We investigated the image-specific correlation between the observers' choices and the choices based on pattern classifiers using single-trial fMRI activity. For each of the 640 images, we quantified the proportion of observers responding to that image as target-present and the proportion of pattern classifiers classifying that same image as target-present. The 640 pairs of scaled values of each image were computed for each ROI, resulting in a correlation coefficient associated with each ROI (Fig. 4A, first column). We found significant positive correlation (p < 0.001) in several regions including IPS, SEF, FEF, RSC, and hMT+/V5; still, IPS had the strongest correlation (r = 0.50, 95% confidence interval [0.43 0.56], p < 0.001) compared with other regions. For IPS, we plotted the pairs of scaled values of each image as a two-point histogram (Fig. 4B), in which the horizontal-axis and vertical-axis correspond to the neural and behavioral relative frequencies predicting target-present. The color indicates the number of images within each bin. The image-specific analysis indicates that the proportion of human observers behaviorally choosing an image as target-present and the proportion of observers predicted by the MVPA from fMRI activity was significantly correlated in the frontoparietal attention network, indicating a strong relationship between image-specific human behavior and neural activity.
We also investigated the image-specific correlation between averaged confidence ratings and the classifier decision variables averaged for each individual images. Figure 5B shows a two-variable scatter plot of the behavioral confidence ratings versus the classifier decision variables computed from fMRI response in IPS for each individual image averaged across 12 observers (expected maximum 12 trials), revealing a significant positive correlation between the two variables (r = 0.53, 95% confidence interval [0.46 0.59], p < 0.001). Similar analyses for all the ROIs (Fig. 5A) indicate significant correlation (p < 0.001) in several regions including IPS, SEF, FEF, PPA, RSC, and hMT+/V5, although IPS has the strongest correlation compared with other ROIs.
The image-wise analysis allows us to scrutinize individual sample images corresponding to different bins in the histogram. Figure 4B shows three groups of natural images, in which the semantically associated target objects were indicated by the cue words. The three groups illustrated correspond to the following: images that all observers and all pattern classifiers highly agreed to be target-present (Fig. 4B, top right), images that all observers and all pattern classifiers highly agreed to be target-absent (Fig. 4B, bottom left), and images that for which there was high disagreement among observers and among pattern classifier about its class: target-present or target-absent (Fig. 4B, top left). To prevent selection bias, the four sample images associated with each group were randomly picked from all the images within each of the three cells in the two-dimensional histogram.
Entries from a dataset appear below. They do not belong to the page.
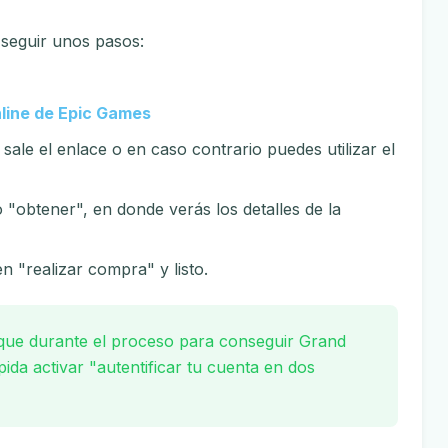
 seguir unos pasos:
nline de Epic Games
 sale el enlace o en caso contrario puedes utilizar el
"obtener", en donde verás los detalles de la
n "realizar compra" y listo.
ue durante el proceso para conseguir Grand
pida activar "autentificar tu cuenta en dos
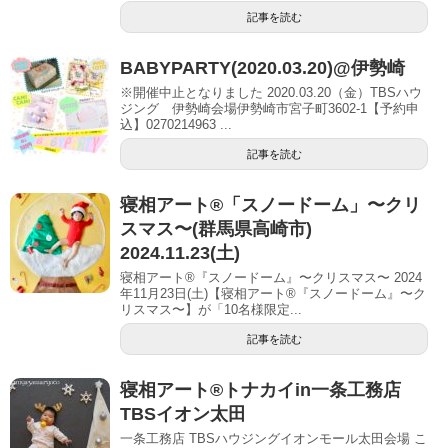
記事を読む
BABYPARTY(2020.03.20)@伊勢崎
※開催中止となりました 2020.03.20（金）TBSハウ
ジング 伊勢崎会場伊勢崎市宮子町3602-1【予約申
込】0270214963 ...
記事を読む
寝相アート®「スノードーム」〜クリ
スマス〜(群馬県高崎市)
2024.11.23(土)
寝相アート®『スノードーム』〜クリスマス〜 2024
年11月23日(土)【寝相アート®︎『スノードーム』〜ク
リスマス〜】が「10名様限定...
記事を読む
寝相アート®︎トナカイin一条工務店
TBSイオン太田
一条工務店 TBSハウジングイオンモール太田会場 こ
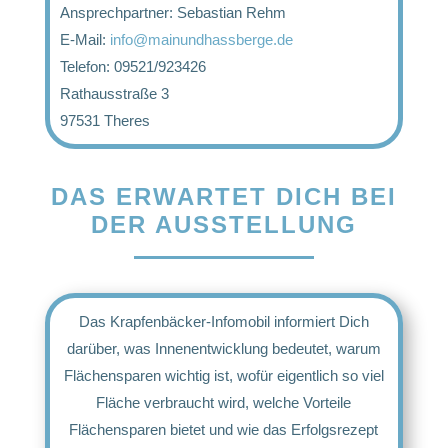
Ansprechpartner: Sebastian Rehm
E-Mail:
info@mainundhassberge.de
Telefon: 09521/923426
Rathausstraße 3
97531 Theres
DAS ERWARTET DICH BEI
DER AUSSTELLUNG
Das Krapfenbäcker-Infomobil informiert Dich
darüber, was Innenentwicklung bedeutet, warum
Flächensparen wichtig ist, wofür eigentlich so viel
Fläche verbraucht wird, welche Vorteile
Flächensparen bietet und wie das Erfolgsrezept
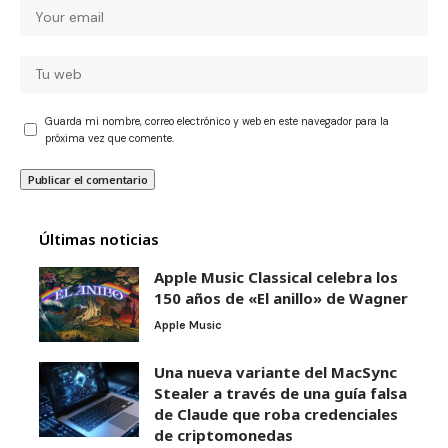
Guarda mi nombre, correo electrónico y web en este navegador para la
próxima vez que comente.
Últimas noticias
Apple Music Classical celebra los
150 años de «El anillo» de Wagner
Apple Music
Una nueva variante del MacSync
Stealer a través de una guía falsa
de Claude que roba credenciales
de criptomonedas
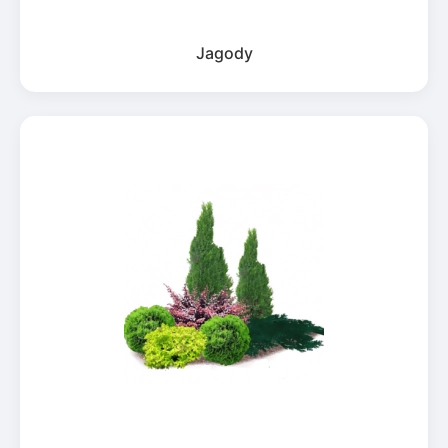
Jagody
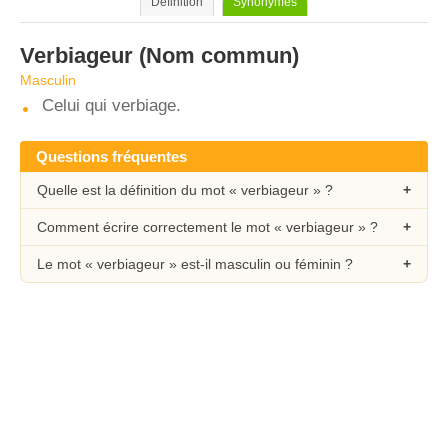
Définition
Synonymes
Verbiageur
(Nom commun)
Masculin
Celui qui verbiage.
Questions fréquentes
Quelle est la définition du mot « verbiageur » ?
Comment écrire correctement le mot « verbiageur » ?
Le mot « verbiageur » est-il masculin ou féminin ?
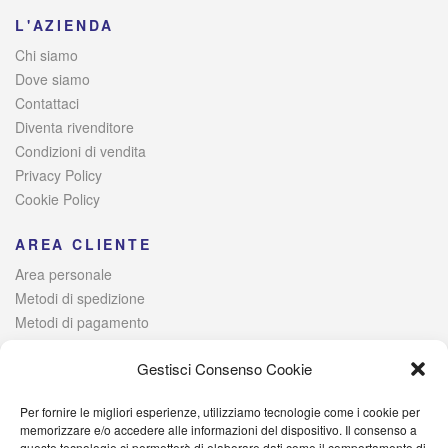
L'AZIENDA
Chi siamo
Dove siamo
Contattaci
Diventa rivenditore
Condizioni di vendita
Privacy Policy
Cookie Policy
AREA CLIENTE
Area personale
Metodi di spedizione
Metodi di pagamento
Risoluzione alternativa delle controversie
Gestisci Consenso Cookie
Per fornire le migliori esperienze, utilizziamo tecnologie come i cookie per
© 2021 Italia Magazzini di Lombardo Raffaele – Via Giovanni
memorizzare e/o accedere alle informazioni del dispositivo. Il consenso a
queste tecnologie ci permetterà di elaborare dati come il comportamento di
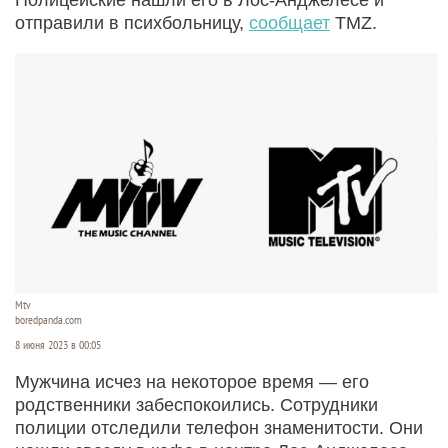
отправили в психбольницу,
сообщает
TMZ.
Mtv
boredpanda.com
8 июня 2023 в 00:05
Мужчина исчез на некоторое время — его
родственники забеспокоились. Сотрудники
полиции отследили телефон знаменитости. Они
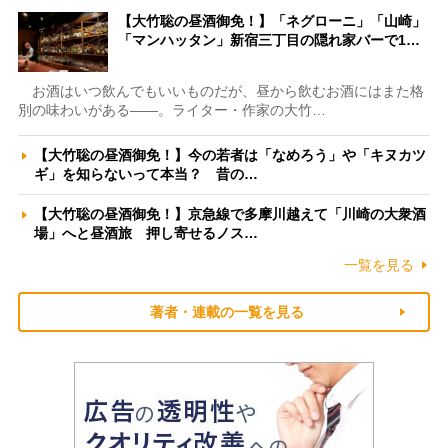
【大竹聡の昼酒御免！】「ネグローニ」「山崎」
「マンハッタン」新宿三丁目の隠れ家バーで1…
お酒はいつ飲んでもいいものだが、昼から飲むお酒にはまた格
別の味わいがある――。ライター・作家の大竹…
【大竹聡の昼酒御免！】今の若者は「なめろう」や「キヌカツ
ギ」を知らないって本当？ 昔の…
【大竹聡の昼酒御免！】京急線で多摩川越えて「川崎の大衆酒
場」へと昼酒旅 押し寄せるノス…
一覧を見る
著者・連載の一覧を見る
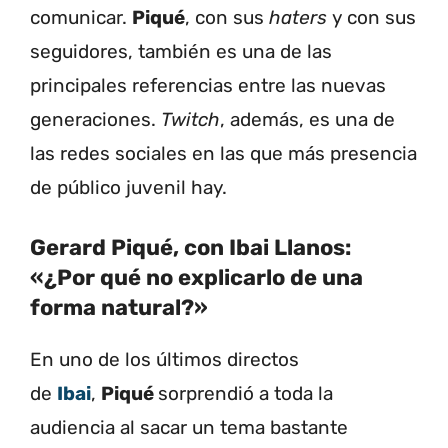
comunicar.
Piqué
, con sus
haters
y con sus
seguidores, también es una de las
principales referencias entre las nuevas
generaciones.
Twitch
, además, es una de
las redes sociales en las que más presencia
de público juvenil hay.
Gerard Piqué, con Ibai Llanos:
«¿Por qué no explicarlo de una
forma natural?»
En uno de los últimos directos
de
Ibai
,
Piqué
sorprendió a toda la
audiencia al sacar un tema bastante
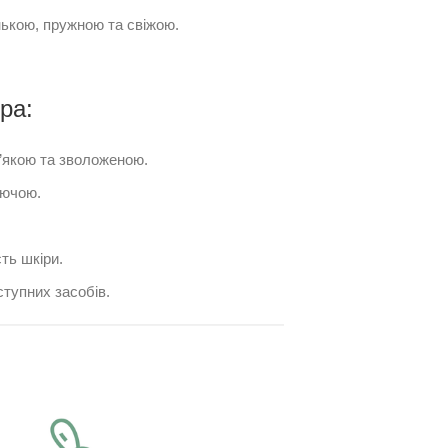
нькою, пружною та свіжою.
ра:
’якою та зволоженою.
яючою.
ть шкіри.
тупних засобів.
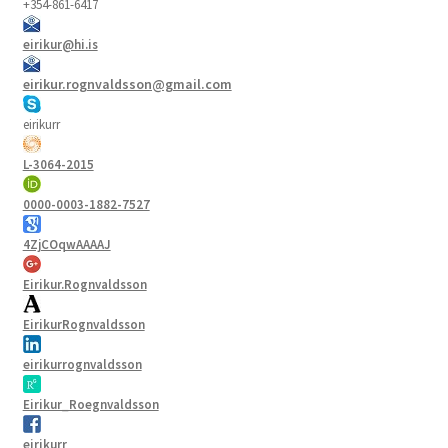
+354-861-6417
eirikur@hi.is
eirikur.rognvaldsson@gmail.com
eirikurr
L-3064-2015
0000-0003-1882-7527
4ZjCOqwAAAAJ
Eirikur.Rognvaldsson
EirikurRognvaldsson
eirikurrognvaldsson
Eirikur_Roegnvaldsson
eirikurr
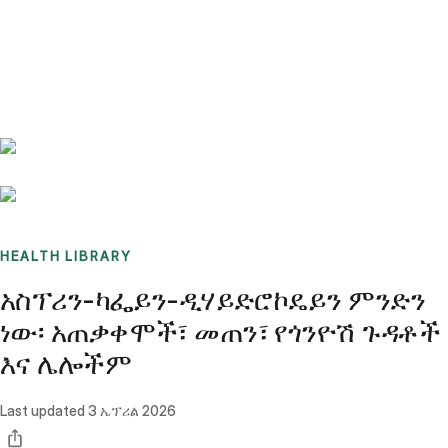
Benchmarks
Stories
FAQ
Sign up / Log in
HEALTH LIBRARY
አስፕሪን-ካፌይን-ዲሃይድሮኮዴይን ምንድን
ነው፡ አጠቃቀሞች፣ መጠን፣ የጎንዮሽ ጉዳቶች
እና ሌሎችም
Last updated
3 ኤፕሪል 2026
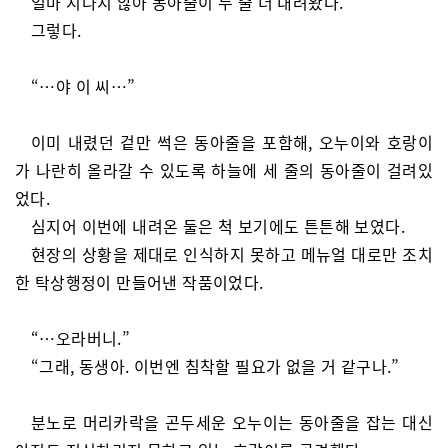
얼마 지나지 않아 동아줄이 두 줄 더 내려왔다.
그렇다.
“…야 이 씨…”
이미 내렸던 겉만 썩은 동아줄을 포함해, 오누이와 호랑이
가 나란히 올라갈 수 있도록 하늘에 세 줄의 동아줄이 걸려있
었다.
심지어 이번에 내려온 둘은 척 보기에도 튼튼해 보였다.
현장의 상황을 제대로 인식하지 못하고 메뉴얼 대로만 조치
한 탁상행정이 만들어낸 작품이었다.
“…오라버니.”
“그래, 동생아. 이번엔 침착할 필요가 없을 거 같구나.”
분노로 머리카락을 곤두세운 오누이는 동아줄을 잡는 대신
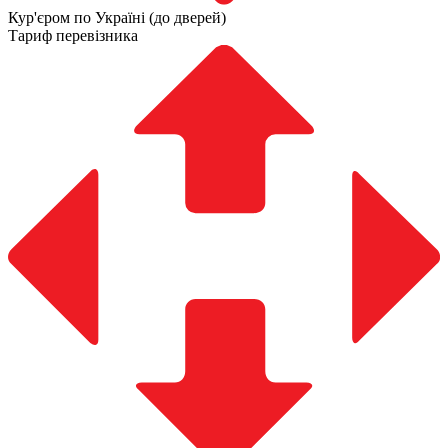
Кур'єром по Україні (до дверей)
Тариф перевізника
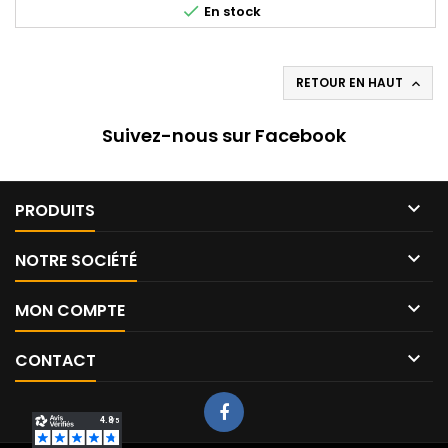

En stock
RETOUR EN HAUT

Suivez-nous sur Facebook

PRODUITS

NOTRE SOCIÉTÉ

MON COMPTE

CONTACT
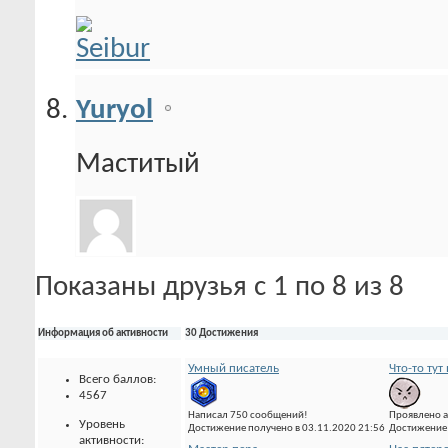
Yuryol
Маститый
Показаны друзья с 1 по 8 из 8
Информация об активности
30 Достижения
Умный писатель
Что-то тут 
Всего баллов:
4567
Написал 750 сообщений!
Проявлено а
Уровень
Достижение получено в 03.11.2020 21:56
Достижение 
активности:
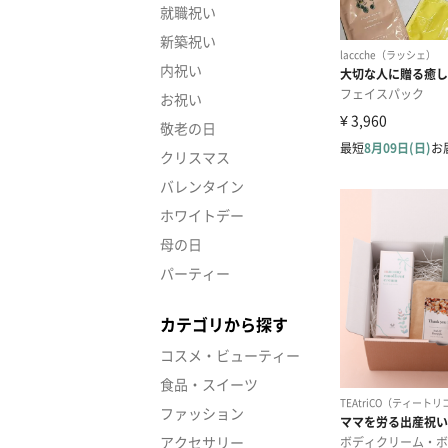
就職祝い
新築祝い
内祝い
お祝い
敬老の日
クリスマス
バレンタイン
ホワイトデー
母の日
パーティー
カテゴリから探す
コスメ・ビューティー
食品・スイーツ
ファッション
アクセサリー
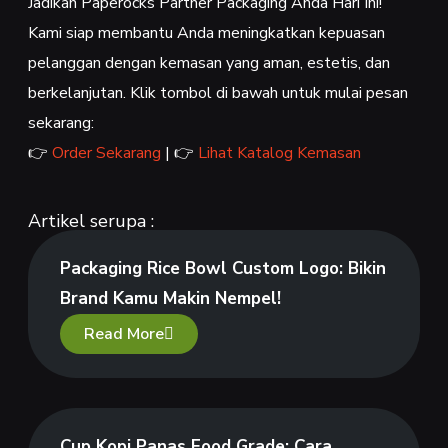
Jadikan Paperocks Partner Packaging Anda Hari Ini!
Kami siap membantu Anda meningkatkan kepuasan
pelanggan dengan kemasan yang aman, estetis, dan
berkelanjutan. Klik tombol di bawah untuk mulai pesan
sekarang:
👉
Order Sekarang
| 👉
Lihat Katalog Kemasan
Artikel serupa :
Packaging Rice Bowl Custom Logo: Bikin
Brand Kamu Makin Nempel!
Read More
Cup Kopi Panas Food Grade: Cara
Visual scrutiny of the images for the three groups provides a qualitative impression that high agreement across observers and classifiers about target presence or absence is associated with relatively “easier” images. In contrast, high decision disagreement among observers and pattern classifiers is corresponding to relatively “difficult” images.
We conducted a similar image-wise analysis with the saliency control data to rule out the possible effect of low-level physical differences across the target-present and target-absent image sets. Figure 4A shows (second column in each bar figure) the correlation coefficients computed from the saliency control fMRI data for each ROI and the behavioral decisions from the main study. None of the ROIs resulted in statistically significant correlation (the FDR corrected p values of all ROIs were all larger than 0.05) between the behavioral choices of observers in the main study and the choices based on pattern classifier decision variables using fMRI activity recording during the saliency task.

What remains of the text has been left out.